The egg crack challenge has “momfluencers” smashing eggs on their kids’ heads. Some children seem perplexed or amused; others break down in tears, sparking heated debate.
Since the advent of the internet, parents have been exploiting their kids for likes. Now, they’re gonna have to pay up in Illinois.
No child works for free
Because children under 13 aren’t permitted to have social media accounts — nor can they open bank accounts or sign sponsorship contracts — parents typically run the show.
- Qualifying content must earn at least 10 cents per view, and the child must appear in at least 30% of the account’s content over a 30-day period.
- Parents must put 50% of earnings into a trust fund based on the percentage of time the child appears in the video.
- So, if a child appeared in 50% of a video, they’d receive 25% of earnings.
States including California and Washington have proposed similar laws, but Illinois is the first.
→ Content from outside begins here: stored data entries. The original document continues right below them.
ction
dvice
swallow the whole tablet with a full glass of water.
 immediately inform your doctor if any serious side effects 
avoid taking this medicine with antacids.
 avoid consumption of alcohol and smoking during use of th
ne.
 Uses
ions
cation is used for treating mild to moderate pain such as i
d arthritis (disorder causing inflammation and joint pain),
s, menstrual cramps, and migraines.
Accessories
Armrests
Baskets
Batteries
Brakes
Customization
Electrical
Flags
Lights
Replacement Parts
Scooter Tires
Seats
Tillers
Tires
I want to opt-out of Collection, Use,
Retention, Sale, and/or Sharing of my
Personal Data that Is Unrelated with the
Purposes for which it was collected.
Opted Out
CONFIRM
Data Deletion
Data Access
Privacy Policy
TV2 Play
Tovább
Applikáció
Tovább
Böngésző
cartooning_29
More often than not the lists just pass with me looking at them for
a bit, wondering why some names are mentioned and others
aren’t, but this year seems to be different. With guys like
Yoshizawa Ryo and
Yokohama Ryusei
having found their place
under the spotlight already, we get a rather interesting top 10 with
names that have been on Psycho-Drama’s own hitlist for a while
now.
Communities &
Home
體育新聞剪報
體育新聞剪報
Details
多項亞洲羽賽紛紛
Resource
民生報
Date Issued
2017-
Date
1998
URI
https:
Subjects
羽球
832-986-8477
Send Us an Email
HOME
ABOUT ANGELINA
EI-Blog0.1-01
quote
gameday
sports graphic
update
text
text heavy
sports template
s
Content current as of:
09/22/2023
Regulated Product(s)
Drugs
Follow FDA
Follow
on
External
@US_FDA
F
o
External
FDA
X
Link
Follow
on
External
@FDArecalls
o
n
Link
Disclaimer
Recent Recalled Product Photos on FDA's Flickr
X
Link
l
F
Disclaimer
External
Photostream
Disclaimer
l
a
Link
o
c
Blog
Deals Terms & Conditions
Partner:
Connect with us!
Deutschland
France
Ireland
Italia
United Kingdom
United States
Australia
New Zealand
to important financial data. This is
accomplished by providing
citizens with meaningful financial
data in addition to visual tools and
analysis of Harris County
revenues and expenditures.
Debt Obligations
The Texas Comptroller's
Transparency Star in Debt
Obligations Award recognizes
Some states do have laws to protect child actors, like California’s Coogan Law.
Child influencing can be lucrative
- Eleven-year-old YouTuber Ryan Kaji earned his family $25m+ in 2020.
- Twin toddlers Taytum and Oakley Fisher earn $10k-$20k per sponsored post, per The New York Times.
But it can also be harmful
A psychiatrist told Newsweek that embarrassing your children online can negatively impact their mental health. (This was in an article about parents throwing cheese on their kids, BTW.)
Teen Vogue interviewed a teen whose entire childhood was posted online. When she expressed wanting to stop, her parents claimed they’d have to sell their house and wouldn’t have money for “nice things.” She is waiting to turn 18 to speak out and may go no-contact with her parents.
Fun fact: Coogan Law is named for Jackie Coogan, who sued his mother for squandering his earnings from his childhood acting career. Later in life, Coogan played Uncle Fester in “The Addams Family.”